Pria berusia 28 tahun itu dibebaskan pada Sabtu (11/9) setelah menjalani hukuman penjara karena menampar Macron pada awal Juni lalu. Dia memukul Presiden saat dia menyapa kerumunan penonton selama perjalanan ke Prancis selatan.

(Baca juga: Presiden Prancis Emmanuel Macron Ditampar saat Kunjungan Resmi)

"Montjoie, Saint-Denis!" – seruan perang Prancis abad pertengahan – dan “Turunkan Macronia!” terang Tarel, penggemar ilmu pedang sejarah, ketika dia memukul Presiden.

“Hari itu saya datang untuk menantang Presiden Emmanuel Macron,” kata Tarel setelah dibebaskan.

“Saya tidak percaya bahwa demokrasi memberikan suara setiap lima tahun sekali untuk seorang wakil yang pada akhirnya tidak mewakili banyak orang,” lanjutnya.

Dalam wawancara terpisah dengan radio France Bleu, pemuda itu menyebut tindakannya hari itu sebagai “tindakan politik.”

“Jika saya harus kembali ke masa lalu, saya akan melakukan hal yang sama lagi.
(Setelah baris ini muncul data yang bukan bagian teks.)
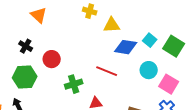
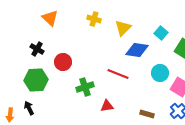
yellow cross: (90, 11) -> (94, 19), moved
yellow triangle: (112, 25) -> (123, 28), turned -42
cyan square: (150, 40) -> (161, 33), moved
Saya tidak menyesal,” terangnya.

(Baca juga: Meski Kena Tampar, Presiden Prancis Tetap Ingin Bertemu Warga)

Tarel mengaku menerima "ratusan" surat dukungan selama berada di balik jeruji besi.

“Saya terkejut melihat betapa banyak orang memahami makna politik dari tindakan saya,” jelasnya.

Selama persidangan, Tarel berbicara dengan simpatik tentang apa yang disebut protes 'Rompi Kuning' - demonstrasi anti-pemerintah skala besar, yang memuncak pada 2018 dan 2019.

Macron meremehkan tamparan itu sebagai insiden yang terisolasi pada saat itu, menekankan bahwa kekerasan terhadap pejabat publik tidak dapat diterima. Serangan terhadap Presiden dikutuk oleh banyak politisi terkemuka di Prancis, termasuk lawan Macron.